Looking at the entries, say how many lines contain the string "message". Offer nothing besides the number.

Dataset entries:
+++
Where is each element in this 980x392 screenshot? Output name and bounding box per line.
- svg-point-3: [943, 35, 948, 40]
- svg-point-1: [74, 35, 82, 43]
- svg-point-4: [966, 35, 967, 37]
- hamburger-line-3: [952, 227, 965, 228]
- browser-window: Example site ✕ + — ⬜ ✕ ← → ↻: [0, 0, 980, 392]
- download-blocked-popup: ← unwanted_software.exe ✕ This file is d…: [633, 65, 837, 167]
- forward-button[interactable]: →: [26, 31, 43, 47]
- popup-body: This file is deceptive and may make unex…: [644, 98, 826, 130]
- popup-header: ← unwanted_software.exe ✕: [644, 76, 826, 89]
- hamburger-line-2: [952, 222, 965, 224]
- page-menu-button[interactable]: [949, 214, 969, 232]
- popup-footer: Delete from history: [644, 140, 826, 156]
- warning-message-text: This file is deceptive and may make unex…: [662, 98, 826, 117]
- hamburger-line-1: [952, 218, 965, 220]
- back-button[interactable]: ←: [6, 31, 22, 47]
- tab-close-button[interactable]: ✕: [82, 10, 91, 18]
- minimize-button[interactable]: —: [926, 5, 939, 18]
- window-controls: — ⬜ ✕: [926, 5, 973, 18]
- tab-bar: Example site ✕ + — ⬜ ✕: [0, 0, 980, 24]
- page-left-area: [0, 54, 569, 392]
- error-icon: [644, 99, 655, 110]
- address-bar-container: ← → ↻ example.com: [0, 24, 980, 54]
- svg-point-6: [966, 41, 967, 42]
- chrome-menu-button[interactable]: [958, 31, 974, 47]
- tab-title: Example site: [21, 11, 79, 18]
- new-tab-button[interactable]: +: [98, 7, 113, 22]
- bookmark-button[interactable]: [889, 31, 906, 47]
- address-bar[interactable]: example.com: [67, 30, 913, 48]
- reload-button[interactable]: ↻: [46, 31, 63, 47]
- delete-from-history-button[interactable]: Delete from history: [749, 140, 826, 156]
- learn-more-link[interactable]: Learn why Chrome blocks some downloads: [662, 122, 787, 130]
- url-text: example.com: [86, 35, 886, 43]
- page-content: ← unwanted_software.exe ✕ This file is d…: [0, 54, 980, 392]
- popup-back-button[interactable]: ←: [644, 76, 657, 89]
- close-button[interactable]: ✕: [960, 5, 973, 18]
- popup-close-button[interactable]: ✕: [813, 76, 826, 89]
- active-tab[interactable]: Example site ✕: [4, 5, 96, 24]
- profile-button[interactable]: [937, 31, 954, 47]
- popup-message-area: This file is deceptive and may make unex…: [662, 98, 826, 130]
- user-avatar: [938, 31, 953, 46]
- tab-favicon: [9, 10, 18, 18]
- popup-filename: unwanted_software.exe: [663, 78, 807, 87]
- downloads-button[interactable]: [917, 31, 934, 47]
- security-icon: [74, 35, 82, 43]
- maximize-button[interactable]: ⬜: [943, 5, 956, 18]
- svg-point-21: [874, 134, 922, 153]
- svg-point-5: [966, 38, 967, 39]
+++
* _Your solution_
2